Activity
Transcribe the records exactly from the line with "Mask anything matching" to the end, both included.

Information provided
※ ※ ※
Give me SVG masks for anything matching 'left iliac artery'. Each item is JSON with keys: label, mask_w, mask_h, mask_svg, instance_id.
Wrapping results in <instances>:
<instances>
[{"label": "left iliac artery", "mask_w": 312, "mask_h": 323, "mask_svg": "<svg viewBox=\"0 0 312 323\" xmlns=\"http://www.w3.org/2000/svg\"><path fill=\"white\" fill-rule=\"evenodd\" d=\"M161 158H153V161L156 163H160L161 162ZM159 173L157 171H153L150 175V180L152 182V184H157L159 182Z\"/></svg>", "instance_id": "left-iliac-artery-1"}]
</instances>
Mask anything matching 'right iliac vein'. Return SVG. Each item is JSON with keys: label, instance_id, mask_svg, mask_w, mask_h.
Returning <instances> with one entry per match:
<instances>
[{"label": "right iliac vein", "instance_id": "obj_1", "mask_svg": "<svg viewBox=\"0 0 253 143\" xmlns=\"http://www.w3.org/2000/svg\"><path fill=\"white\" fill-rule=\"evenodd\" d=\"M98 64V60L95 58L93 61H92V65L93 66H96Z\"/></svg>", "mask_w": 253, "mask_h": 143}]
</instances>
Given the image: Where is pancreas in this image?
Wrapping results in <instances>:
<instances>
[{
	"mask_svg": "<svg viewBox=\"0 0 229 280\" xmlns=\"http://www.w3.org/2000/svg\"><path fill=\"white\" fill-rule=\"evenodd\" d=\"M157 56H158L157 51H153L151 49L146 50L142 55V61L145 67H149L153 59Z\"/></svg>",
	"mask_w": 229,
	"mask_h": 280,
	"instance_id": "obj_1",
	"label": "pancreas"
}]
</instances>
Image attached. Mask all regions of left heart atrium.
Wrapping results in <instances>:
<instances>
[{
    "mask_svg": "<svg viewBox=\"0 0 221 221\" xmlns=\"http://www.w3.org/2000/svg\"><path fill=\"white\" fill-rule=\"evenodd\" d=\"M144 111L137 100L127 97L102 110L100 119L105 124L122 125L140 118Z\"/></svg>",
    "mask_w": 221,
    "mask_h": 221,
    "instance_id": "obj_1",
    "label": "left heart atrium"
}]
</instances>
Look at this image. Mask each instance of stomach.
※ ※ ※
Problem solution
Mask anything matching 'right iliac vein'. Return SVG. Each item is JSON with keys: label, instance_id, mask_svg, mask_w, mask_h.
Returning <instances> with one entry per match:
<instances>
[{"label": "right iliac vein", "instance_id": "obj_1", "mask_svg": "<svg viewBox=\"0 0 253 143\" xmlns=\"http://www.w3.org/2000/svg\"><path fill=\"white\" fill-rule=\"evenodd\" d=\"M98 64V60L95 58L93 61H92V65L93 66H96Z\"/></svg>", "mask_w": 253, "mask_h": 143}]
</instances>
Given the image: Where is pancreas in this image?
Wrapping results in <instances>:
<instances>
[{
	"mask_svg": "<svg viewBox=\"0 0 229 280\" xmlns=\"http://www.w3.org/2000/svg\"><path fill=\"white\" fill-rule=\"evenodd\" d=\"M157 56H158L157 51H153L151 49L146 50L142 55V61L145 67H149L153 59Z\"/></svg>",
	"mask_w": 229,
	"mask_h": 280,
	"instance_id": "obj_1",
	"label": "pancreas"
}]
</instances>
Image attached. Mask all regions of left heart atrium.
Wrapping results in <instances>:
<instances>
[{
    "mask_svg": "<svg viewBox=\"0 0 221 221\" xmlns=\"http://www.w3.org/2000/svg\"><path fill=\"white\" fill-rule=\"evenodd\" d=\"M144 111L137 100L127 97L102 110L100 119L105 124L122 125L140 118Z\"/></svg>",
    "mask_w": 221,
    "mask_h": 221,
    "instance_id": "obj_1",
    "label": "left heart atrium"
}]
</instances>
Look at this image. Mask each instance of stomach.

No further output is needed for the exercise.